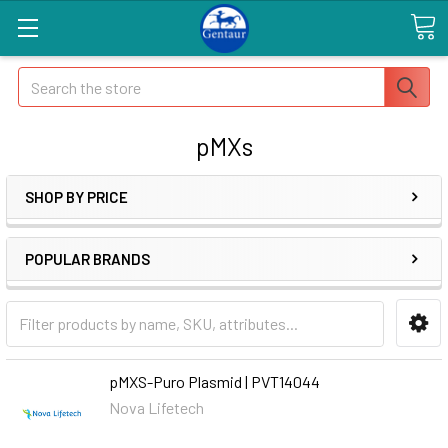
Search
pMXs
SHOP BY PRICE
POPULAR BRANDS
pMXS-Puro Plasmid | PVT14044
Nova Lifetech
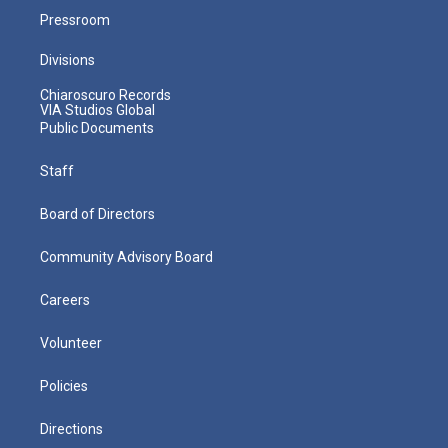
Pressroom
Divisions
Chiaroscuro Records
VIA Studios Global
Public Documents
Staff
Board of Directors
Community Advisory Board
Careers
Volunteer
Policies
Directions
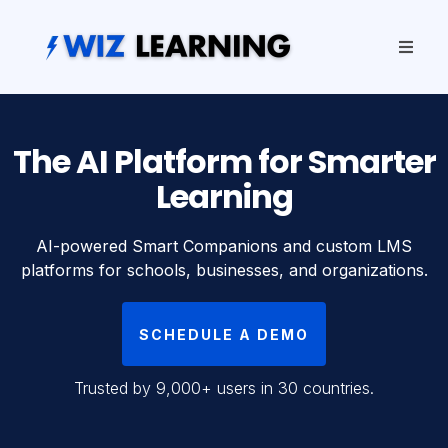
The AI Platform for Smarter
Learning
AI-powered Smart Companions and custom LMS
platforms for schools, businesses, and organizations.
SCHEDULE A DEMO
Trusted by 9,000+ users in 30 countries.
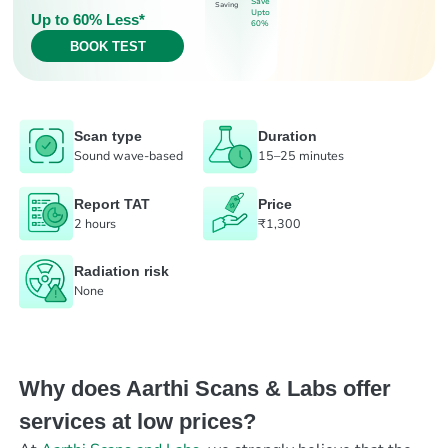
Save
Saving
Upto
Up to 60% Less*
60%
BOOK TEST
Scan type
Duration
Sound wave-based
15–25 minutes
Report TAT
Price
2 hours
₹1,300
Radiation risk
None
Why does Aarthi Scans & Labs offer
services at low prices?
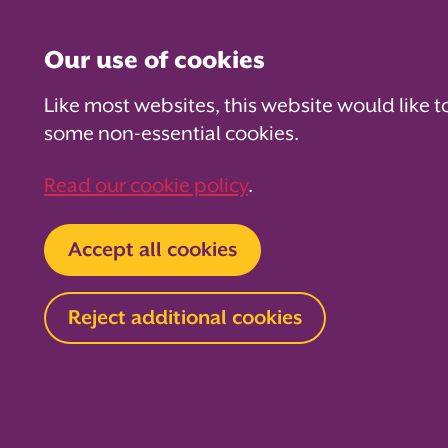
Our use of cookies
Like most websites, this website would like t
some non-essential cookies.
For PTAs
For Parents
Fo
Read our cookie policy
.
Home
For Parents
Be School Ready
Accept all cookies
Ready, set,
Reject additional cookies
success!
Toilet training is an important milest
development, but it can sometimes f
...
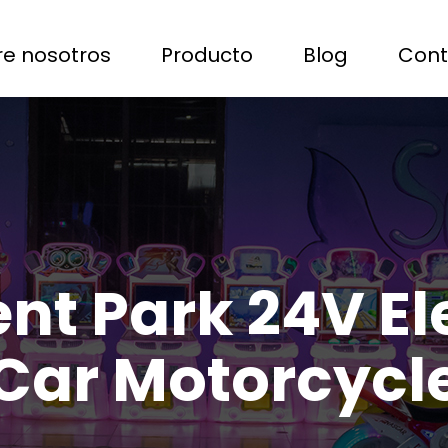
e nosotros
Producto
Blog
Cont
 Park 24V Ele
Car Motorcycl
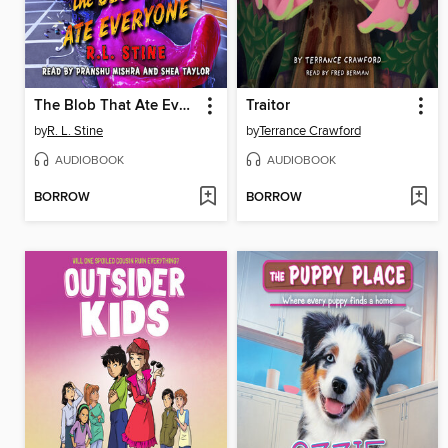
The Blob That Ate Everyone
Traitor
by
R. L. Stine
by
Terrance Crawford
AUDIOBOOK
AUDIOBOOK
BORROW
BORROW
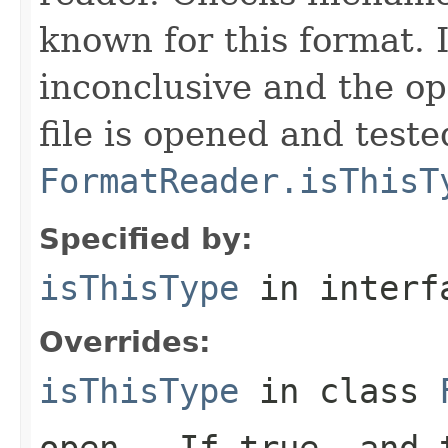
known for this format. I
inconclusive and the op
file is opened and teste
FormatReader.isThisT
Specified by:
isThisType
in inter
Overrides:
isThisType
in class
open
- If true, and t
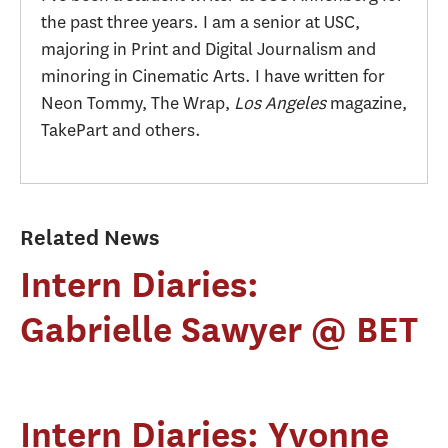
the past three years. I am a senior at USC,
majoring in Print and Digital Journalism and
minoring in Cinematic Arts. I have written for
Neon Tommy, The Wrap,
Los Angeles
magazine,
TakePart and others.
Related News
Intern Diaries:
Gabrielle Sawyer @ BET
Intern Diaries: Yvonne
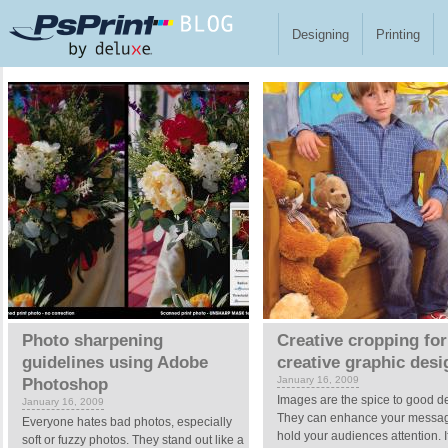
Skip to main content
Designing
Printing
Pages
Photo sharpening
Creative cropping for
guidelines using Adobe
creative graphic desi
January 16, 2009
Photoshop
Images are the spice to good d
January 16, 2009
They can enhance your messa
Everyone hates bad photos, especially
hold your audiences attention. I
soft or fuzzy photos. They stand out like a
--
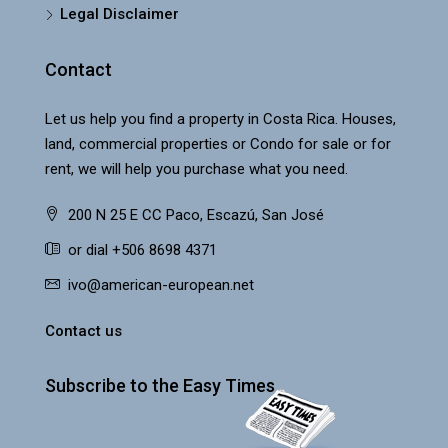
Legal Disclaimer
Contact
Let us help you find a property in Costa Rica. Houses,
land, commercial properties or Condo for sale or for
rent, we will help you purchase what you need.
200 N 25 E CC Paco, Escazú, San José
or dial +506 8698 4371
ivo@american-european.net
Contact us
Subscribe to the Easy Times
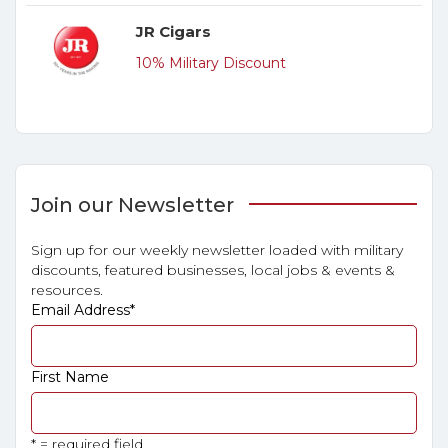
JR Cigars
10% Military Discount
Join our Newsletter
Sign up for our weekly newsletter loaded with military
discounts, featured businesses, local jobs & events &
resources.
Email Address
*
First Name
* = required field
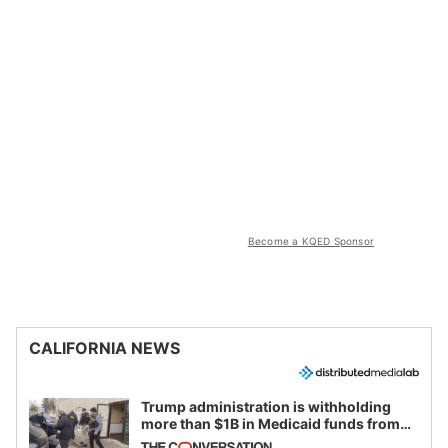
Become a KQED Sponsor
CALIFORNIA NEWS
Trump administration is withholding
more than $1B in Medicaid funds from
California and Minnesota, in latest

What the exercise asks |
Look through the entries above and quote exactly the lines from the line with "Photo sharpening" to the line with "soft or fuzzy photos. They stand out like a", counting both of those lines.

Output of the task |
Photo sharpening
Creative cropping for
guidelines using Adobe
creative graphic desi
January 16, 2009
Photoshop
Images are the spice to good d
January 16, 2009
They can enhance your messa
Everyone hates bad photos, especially
hold your audiences attention. I
soft or fuzzy photos. They stand out like a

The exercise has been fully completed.